→ What you should do:
A line qualifies if it holds the string "Code". Copy every qualifying line from the records.

——————————

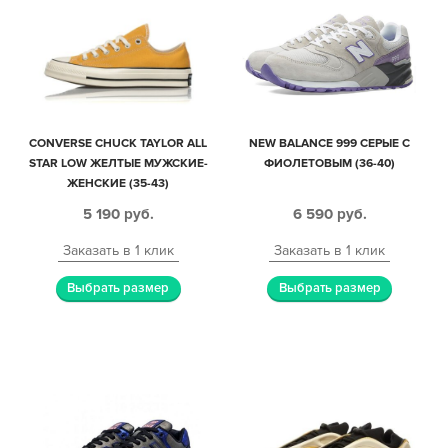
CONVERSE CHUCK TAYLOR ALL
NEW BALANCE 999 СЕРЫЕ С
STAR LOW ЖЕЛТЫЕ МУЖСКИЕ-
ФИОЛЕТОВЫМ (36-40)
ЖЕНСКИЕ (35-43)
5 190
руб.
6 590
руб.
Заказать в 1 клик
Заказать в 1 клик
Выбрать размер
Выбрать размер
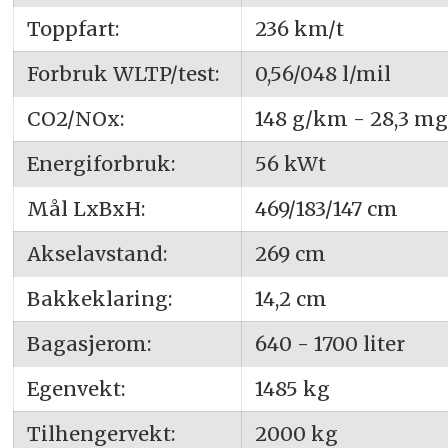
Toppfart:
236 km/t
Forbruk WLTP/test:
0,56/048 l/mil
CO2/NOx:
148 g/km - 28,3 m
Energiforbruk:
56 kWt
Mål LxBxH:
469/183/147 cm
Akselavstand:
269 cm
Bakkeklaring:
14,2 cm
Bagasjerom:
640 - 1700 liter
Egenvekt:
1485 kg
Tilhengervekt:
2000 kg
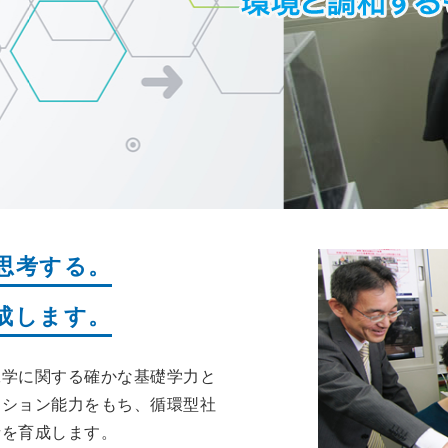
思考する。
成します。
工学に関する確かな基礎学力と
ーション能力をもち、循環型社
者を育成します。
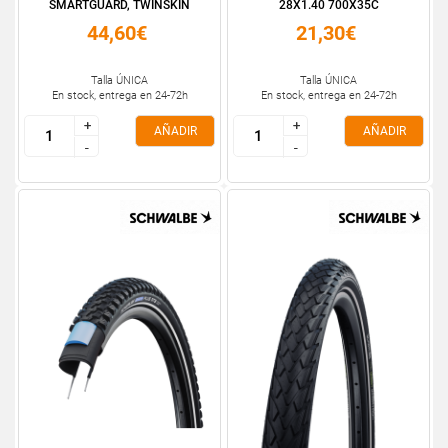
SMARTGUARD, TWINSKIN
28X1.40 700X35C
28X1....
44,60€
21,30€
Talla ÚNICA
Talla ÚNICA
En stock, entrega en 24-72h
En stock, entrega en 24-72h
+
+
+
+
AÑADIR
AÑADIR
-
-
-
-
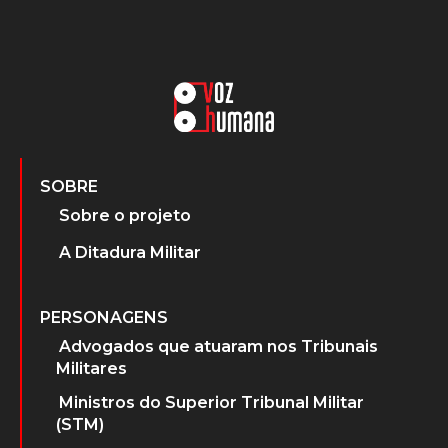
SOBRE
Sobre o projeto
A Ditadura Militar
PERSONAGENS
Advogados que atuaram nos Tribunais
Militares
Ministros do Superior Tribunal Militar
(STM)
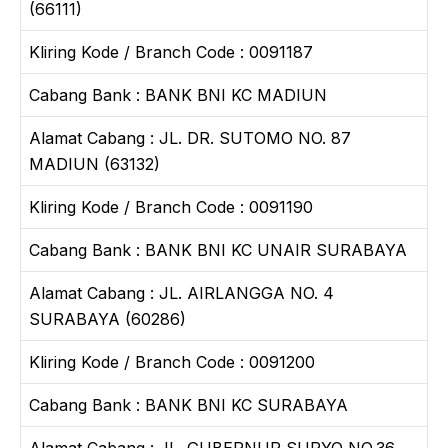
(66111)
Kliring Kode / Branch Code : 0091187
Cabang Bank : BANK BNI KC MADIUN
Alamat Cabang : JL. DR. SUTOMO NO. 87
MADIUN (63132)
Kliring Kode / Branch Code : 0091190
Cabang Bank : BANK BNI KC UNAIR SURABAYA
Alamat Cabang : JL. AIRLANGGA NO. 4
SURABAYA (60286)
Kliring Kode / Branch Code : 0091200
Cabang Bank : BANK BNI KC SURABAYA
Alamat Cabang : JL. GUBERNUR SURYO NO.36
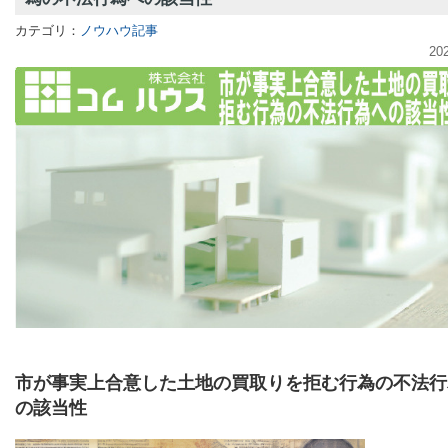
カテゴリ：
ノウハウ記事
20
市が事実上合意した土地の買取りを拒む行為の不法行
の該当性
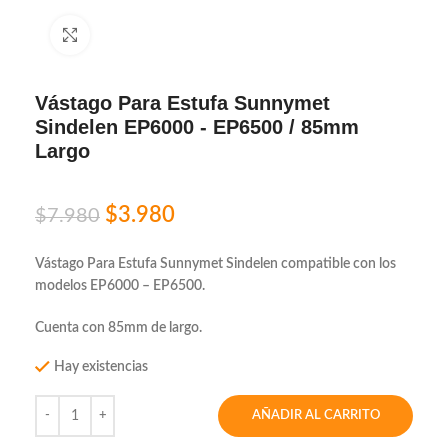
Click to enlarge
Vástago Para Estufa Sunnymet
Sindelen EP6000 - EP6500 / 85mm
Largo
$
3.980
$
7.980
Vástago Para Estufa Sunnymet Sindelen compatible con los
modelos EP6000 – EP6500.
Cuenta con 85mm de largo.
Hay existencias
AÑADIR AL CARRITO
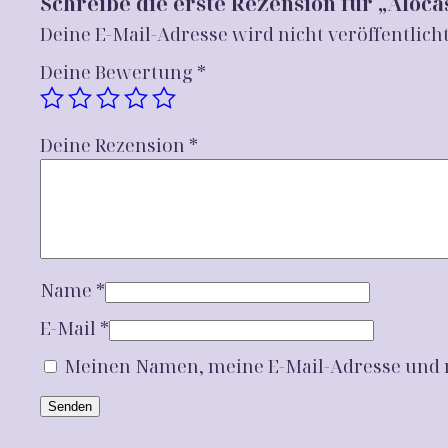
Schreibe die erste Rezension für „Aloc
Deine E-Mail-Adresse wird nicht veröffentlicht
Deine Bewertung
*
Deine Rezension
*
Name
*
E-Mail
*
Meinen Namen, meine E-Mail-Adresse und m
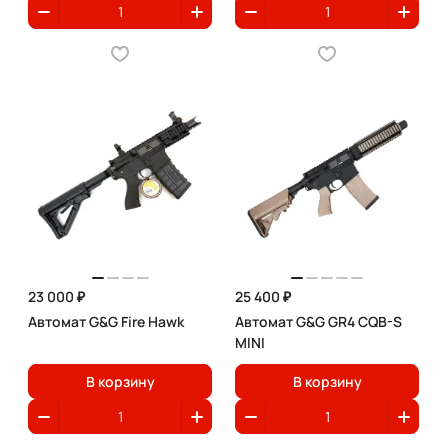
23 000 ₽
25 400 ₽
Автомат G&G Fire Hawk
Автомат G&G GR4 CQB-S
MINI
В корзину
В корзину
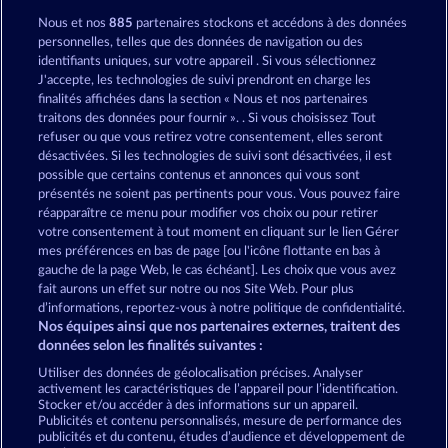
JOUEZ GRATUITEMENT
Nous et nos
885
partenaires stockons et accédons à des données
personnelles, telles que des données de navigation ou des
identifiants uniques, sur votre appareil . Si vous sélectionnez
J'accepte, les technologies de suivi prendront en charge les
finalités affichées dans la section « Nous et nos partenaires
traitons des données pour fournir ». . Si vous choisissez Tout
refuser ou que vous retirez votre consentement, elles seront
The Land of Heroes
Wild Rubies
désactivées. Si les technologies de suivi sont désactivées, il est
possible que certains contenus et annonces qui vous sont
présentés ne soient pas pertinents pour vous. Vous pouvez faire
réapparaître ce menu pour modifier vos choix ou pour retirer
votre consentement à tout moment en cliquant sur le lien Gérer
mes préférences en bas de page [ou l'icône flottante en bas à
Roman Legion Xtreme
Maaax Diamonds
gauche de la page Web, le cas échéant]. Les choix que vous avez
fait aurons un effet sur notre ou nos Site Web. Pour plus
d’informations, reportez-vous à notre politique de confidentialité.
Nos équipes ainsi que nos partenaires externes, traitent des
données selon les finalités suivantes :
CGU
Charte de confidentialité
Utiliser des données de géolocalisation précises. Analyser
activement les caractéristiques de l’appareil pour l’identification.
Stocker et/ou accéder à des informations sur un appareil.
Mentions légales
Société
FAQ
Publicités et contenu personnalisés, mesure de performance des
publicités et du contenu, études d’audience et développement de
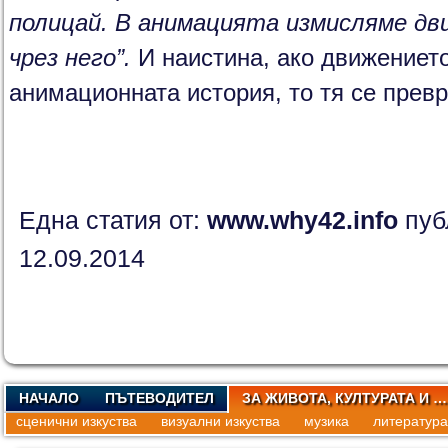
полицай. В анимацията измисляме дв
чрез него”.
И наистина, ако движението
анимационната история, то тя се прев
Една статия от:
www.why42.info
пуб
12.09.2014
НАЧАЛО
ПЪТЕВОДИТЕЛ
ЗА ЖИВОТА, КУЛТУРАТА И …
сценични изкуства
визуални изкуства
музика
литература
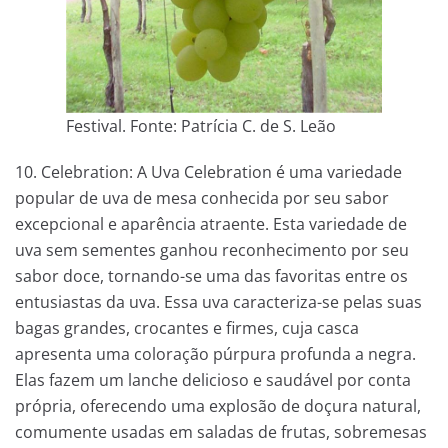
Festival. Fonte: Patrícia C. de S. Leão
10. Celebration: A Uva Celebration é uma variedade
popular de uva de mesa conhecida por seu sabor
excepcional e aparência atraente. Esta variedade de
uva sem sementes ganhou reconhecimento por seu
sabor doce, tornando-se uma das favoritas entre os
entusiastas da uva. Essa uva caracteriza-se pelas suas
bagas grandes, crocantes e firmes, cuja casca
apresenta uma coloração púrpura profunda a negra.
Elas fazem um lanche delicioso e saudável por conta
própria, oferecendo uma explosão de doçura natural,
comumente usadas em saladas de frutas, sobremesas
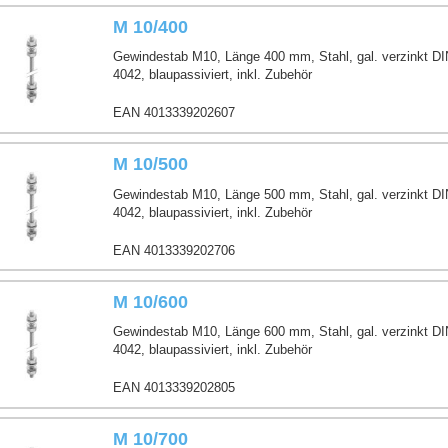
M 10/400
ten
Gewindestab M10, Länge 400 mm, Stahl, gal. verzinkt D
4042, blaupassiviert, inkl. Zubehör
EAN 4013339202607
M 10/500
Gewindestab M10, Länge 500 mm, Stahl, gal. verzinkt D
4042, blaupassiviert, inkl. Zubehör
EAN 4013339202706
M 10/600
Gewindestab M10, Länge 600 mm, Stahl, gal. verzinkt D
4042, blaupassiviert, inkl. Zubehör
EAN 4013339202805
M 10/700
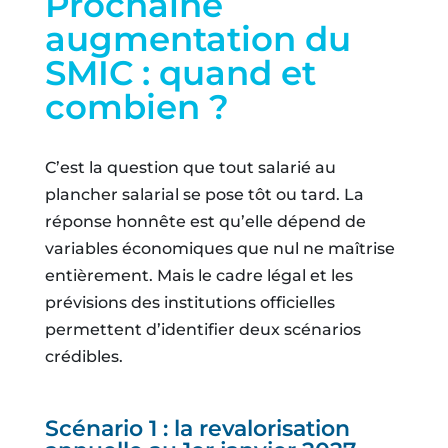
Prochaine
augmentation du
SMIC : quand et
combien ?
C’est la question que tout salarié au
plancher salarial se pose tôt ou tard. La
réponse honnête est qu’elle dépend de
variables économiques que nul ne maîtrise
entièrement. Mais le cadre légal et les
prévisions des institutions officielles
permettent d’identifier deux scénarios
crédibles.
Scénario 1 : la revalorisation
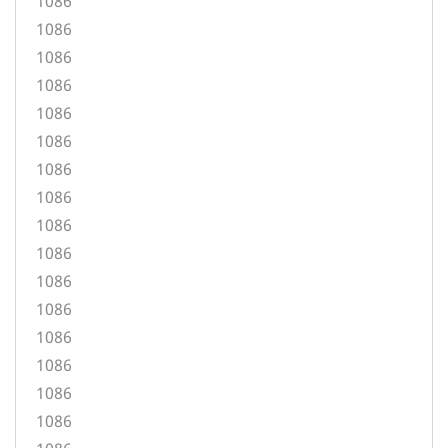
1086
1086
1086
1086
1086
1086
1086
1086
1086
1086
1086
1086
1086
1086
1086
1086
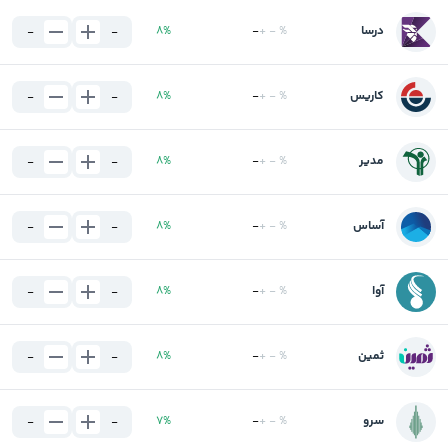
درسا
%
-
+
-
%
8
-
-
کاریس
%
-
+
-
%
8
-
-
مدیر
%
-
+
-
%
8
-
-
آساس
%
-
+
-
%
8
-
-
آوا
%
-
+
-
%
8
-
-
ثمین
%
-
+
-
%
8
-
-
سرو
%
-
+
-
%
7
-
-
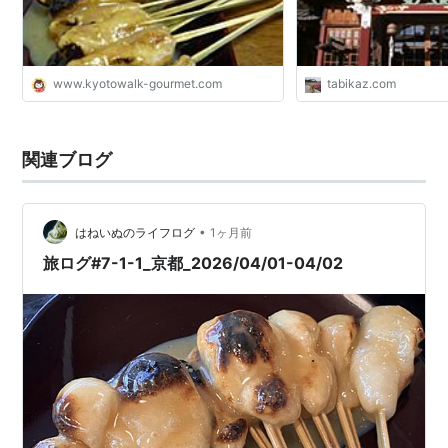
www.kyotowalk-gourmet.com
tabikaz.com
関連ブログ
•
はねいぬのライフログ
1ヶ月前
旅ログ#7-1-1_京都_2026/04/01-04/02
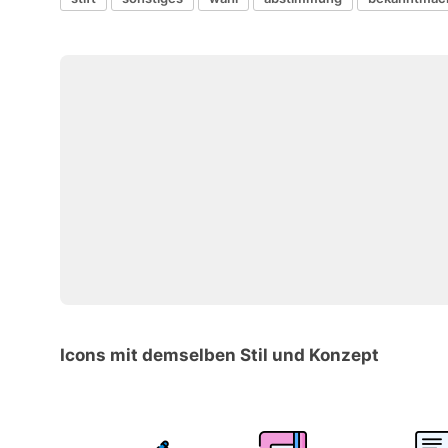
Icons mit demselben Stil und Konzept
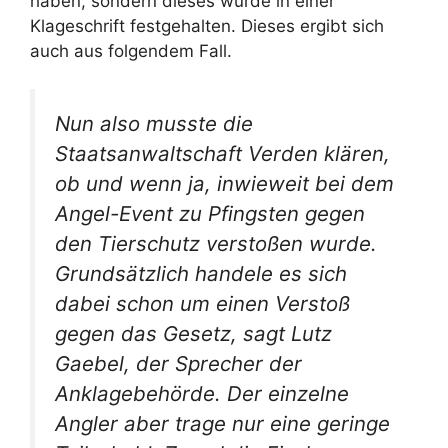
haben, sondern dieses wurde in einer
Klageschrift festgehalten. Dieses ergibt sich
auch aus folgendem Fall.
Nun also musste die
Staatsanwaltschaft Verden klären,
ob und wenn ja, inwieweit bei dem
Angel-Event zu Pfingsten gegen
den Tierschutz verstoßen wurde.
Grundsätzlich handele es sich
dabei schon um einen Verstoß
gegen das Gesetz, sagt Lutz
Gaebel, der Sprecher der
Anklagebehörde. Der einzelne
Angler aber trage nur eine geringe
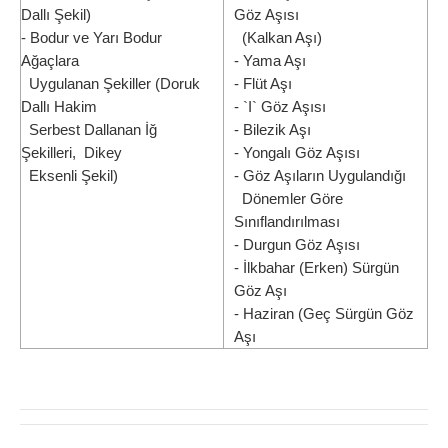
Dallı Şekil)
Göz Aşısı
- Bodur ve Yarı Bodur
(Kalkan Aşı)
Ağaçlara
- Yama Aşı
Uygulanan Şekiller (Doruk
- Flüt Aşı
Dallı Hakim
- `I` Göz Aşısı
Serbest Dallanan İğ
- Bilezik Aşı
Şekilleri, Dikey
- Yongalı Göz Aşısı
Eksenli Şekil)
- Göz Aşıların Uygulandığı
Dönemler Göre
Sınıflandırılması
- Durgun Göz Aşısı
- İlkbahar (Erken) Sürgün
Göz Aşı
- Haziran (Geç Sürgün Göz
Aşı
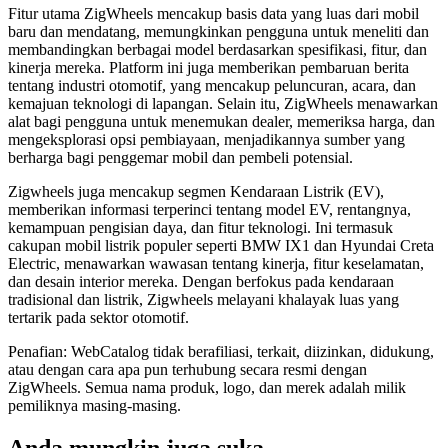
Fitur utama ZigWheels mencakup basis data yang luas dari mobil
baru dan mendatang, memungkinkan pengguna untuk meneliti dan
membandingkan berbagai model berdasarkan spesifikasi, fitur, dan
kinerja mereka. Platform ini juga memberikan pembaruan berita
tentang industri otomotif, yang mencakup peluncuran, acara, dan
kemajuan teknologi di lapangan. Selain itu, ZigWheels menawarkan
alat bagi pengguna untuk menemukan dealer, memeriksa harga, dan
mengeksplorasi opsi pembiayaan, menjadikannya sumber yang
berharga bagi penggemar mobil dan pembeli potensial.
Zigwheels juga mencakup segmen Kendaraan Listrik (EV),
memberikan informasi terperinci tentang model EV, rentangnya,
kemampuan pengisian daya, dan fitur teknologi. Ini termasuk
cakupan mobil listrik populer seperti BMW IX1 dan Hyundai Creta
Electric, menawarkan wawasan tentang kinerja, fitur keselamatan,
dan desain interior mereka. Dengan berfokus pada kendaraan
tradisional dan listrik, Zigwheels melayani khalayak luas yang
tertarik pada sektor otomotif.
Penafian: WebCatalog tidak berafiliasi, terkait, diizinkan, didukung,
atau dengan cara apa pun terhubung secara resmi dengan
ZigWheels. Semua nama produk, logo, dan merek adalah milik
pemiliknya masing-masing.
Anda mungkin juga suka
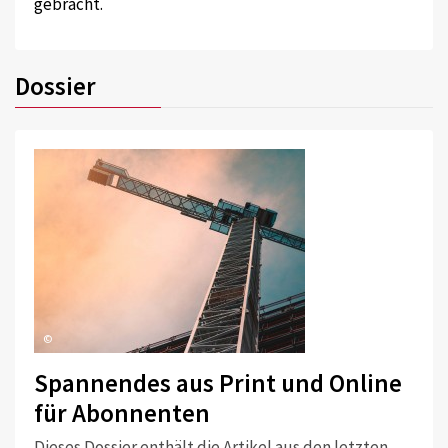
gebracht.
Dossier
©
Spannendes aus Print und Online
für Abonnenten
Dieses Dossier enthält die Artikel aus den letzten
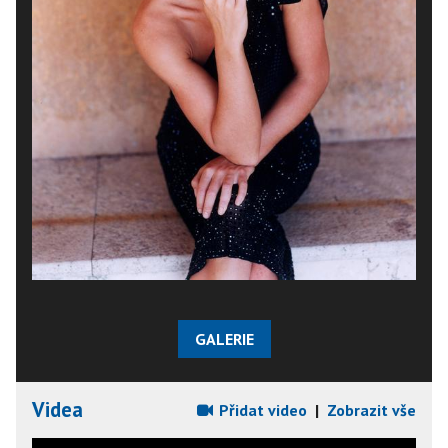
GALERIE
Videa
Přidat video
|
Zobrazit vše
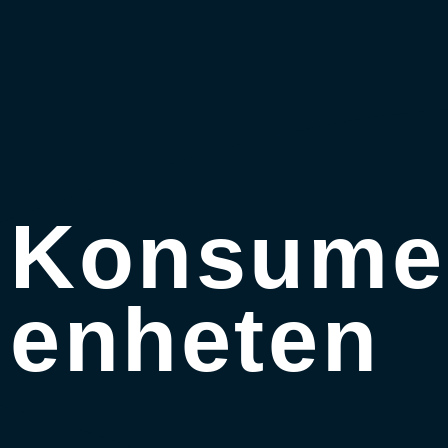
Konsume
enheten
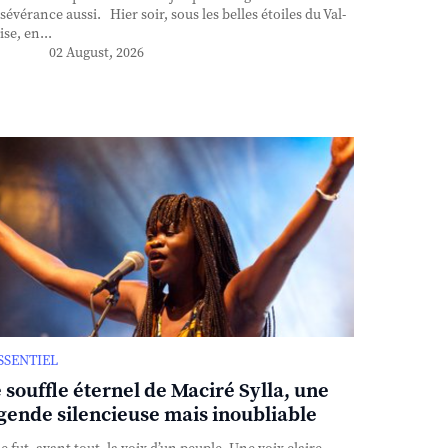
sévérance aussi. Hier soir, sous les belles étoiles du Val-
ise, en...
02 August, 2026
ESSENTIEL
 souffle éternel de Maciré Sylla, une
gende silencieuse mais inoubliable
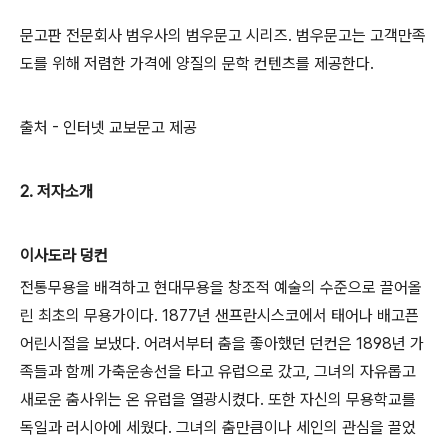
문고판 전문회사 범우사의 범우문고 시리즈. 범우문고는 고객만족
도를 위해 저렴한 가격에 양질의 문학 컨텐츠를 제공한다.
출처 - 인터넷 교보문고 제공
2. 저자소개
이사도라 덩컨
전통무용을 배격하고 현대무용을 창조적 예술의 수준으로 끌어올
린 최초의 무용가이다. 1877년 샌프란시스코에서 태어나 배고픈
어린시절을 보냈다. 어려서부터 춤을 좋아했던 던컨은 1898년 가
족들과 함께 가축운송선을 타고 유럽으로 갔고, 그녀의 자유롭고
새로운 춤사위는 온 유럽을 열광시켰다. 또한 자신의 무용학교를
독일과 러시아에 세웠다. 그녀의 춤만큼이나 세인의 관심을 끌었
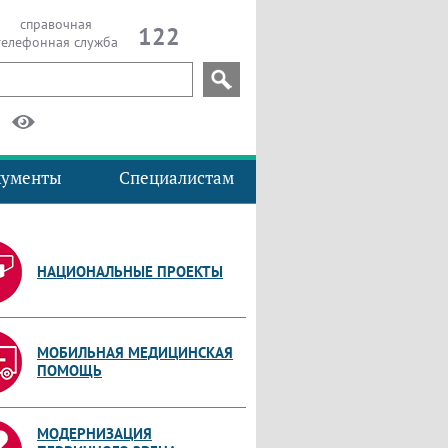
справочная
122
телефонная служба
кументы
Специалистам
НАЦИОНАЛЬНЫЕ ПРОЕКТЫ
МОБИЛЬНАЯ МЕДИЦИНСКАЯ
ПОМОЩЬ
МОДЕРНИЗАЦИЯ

——————————

→ Exercise solution:
Kliring Kode / Branch Code : 0091187
Kliring Kode / Branch Code : 0091190
Kliring Kode / Branch Code : 0091200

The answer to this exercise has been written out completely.